> [Problem to solve]: Restate exactly, and only, the lines spanning from the one with "27/05/2026 08:26" to the end of the records below.

Given information Start Marker

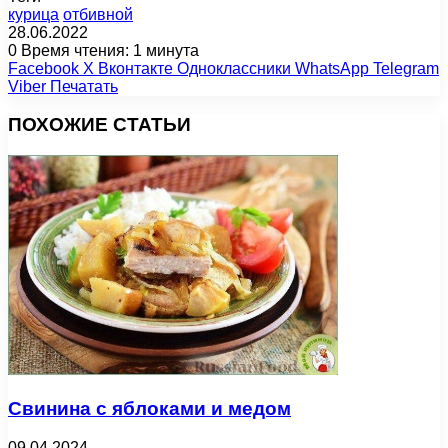
курица
отбивной
28.06.2022
0
Время чтения: 1 минута
Facebook
X
Вконтакте
Одноклассники
WhatsApp
Telegram
Viber
Печатать
ПОХОЖИЕ СТАТЬИ
Свинина с яблоками и медом
09.04.2024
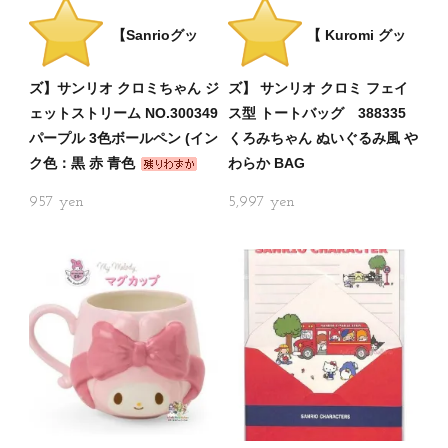
【Sanrioグッ
【 Kuromi グッ
ズ】サンリオ クロミちゃん ジ
ズ】 サンリオ クロミ フェイ
ェットストリーム NO.300349
ス型 トートバッグ 388335
パープル 3色ボールペン (イン
くろみちゃん ぬいぐるみ風 や
ク色：黒 赤 青色
わらか BAG
957
5,997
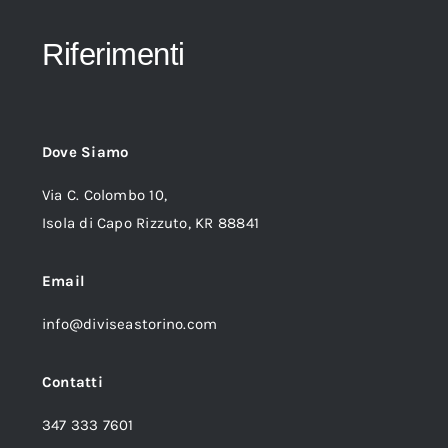
Riferimenti
Dove Siamo
Via C. Colombo 10,
Isola di Capo Rizzuto, KR 88841
Email
info@diviseastorino.com
Contatti
347 333 7601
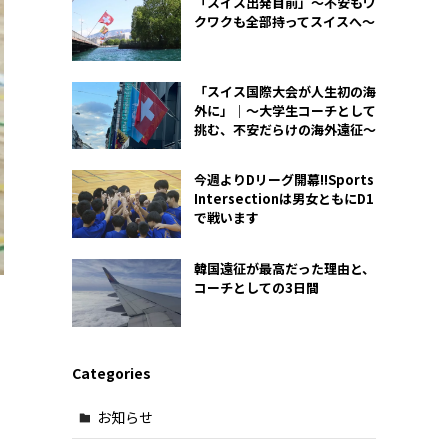
「スイス出発目前」〜不安もワ
クワクも全部持ってスイスへ〜
「スイス国際大会が人生初の海
外に」｜〜大学生コーチとして
挑む、不安だらけの海外遠征〜
今週よりDリーグ開幕!!Sports
Intersectionは男女ともにD1
で戦います
韓国遠征が最高だった理由と、
コーチとしての3日間
Categories
お知らせ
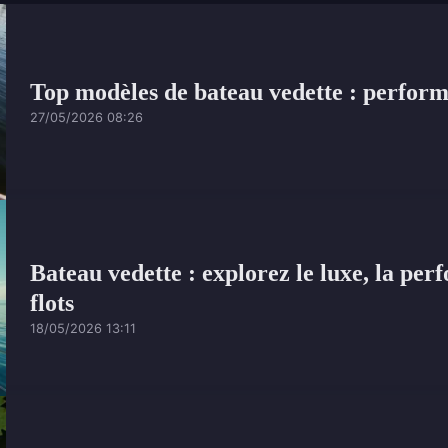
Top modèles de bateau vedette : performa
27/05/2026 08:26
Bateau vedette : explorez le luxe, la per
flots
18/05/2026 13:11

Given information End Marker

> [Worked solution]:
27/05/2026 08:26
Bateau vedette : explorez le luxe, la per
flots
18/05/2026 13:11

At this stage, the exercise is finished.